### Exercise prompt
Give back the records below verbatim, please, but without a single image.
--- Dataset content ---
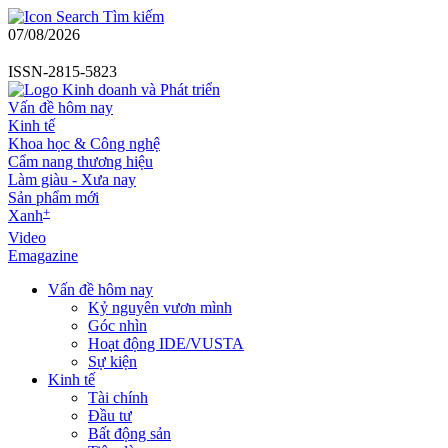
Tìm kiếm
07/08/2026
ISSN-2815-5823
Vấn đề hôm nay
Kinh tế
Khoa học & Công nghệ
Cẩm nang thương hiệu
Làm giàu - Xưa nay
Sản phẩm mới
+
Xanh
Video
Emagazine
Vấn đề hôm nay
Kỷ nguyên vươn mình
Góc nhìn
Hoạt động IDE/VUSTA
Sự kiện
Kinh tế
Tài chính
Đầu tư
Bất động sản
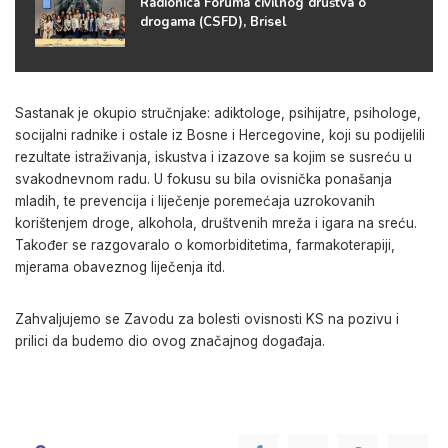
Radionica Foruma civilnog društva o
drogama (CSFD), Brisel
Sastanak je okupio stručnjake: adiktologe, psihijatre, psihologe,
socijalni radnike i ostale iz Bosne i Hercegovine, koji su podijelili
rezultate istraživanja, iskustva i izazove sa kojim se susreću u
svakodnevnom radu. U fokusu su bila ovisnička ponašanja
mladih, te prevencija i liječenje poremećaja uzrokovanih
korištenjem droge, alkohola, društvenih mreža i igara na sreću.
Također se razgovaralo o komorbiditetima, farmakoterapiji,
mjerama obaveznog liječenja itd.
Zahvaljujemo se Zavodu za bolesti ovisnosti KS na pozivu i
prilici da budemo dio ovog značajnog događaja.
---
### Response to the task
Tìm kiếm
07/08/2026
ISSN-2815-5823
Vấn đề hôm nay
Kinh tế
Khoa học & Công nghệ
Cẩm nang thương hiệu
Làm giàu - Xưa nay
Sản phẩm mới
+
Xanh
Video
Emagazine
Vấn đề hôm nay
Kỷ nguyên vươn mình
Góc nhìn
Hoạt động IDE/VUSTA
Sự kiện
Kinh tế
Tài chính
Đầu tư
Bất động sản
Radionica Foruma civilnog društva o
drogama (CSFD), Brisel
Sastanak je okupio stručnjake: adiktologe, psihijatre, psihologe,
socijalni radnike i ostale iz Bosne i Hercegovine, koji su podijelili
rezultate istraživanja, iskustva i izazove sa kojim se susreću u
svakodnevnom radu. U fokusu su bila ovisnička ponašanja
mladih, te prevencija i liječenje poremećaja uzrokovanih
korištenjem droge, alkohola, društvenih mreža i igara na sreću.
Također se razgovaralo o komorbiditetima, farmakoterapiji,
mjerama obaveznog liječenja itd.
Zahvaljujemo se Zavodu za bolesti ovisnosti KS na pozivu i
prilici da budemo dio ovog značajnog događaja.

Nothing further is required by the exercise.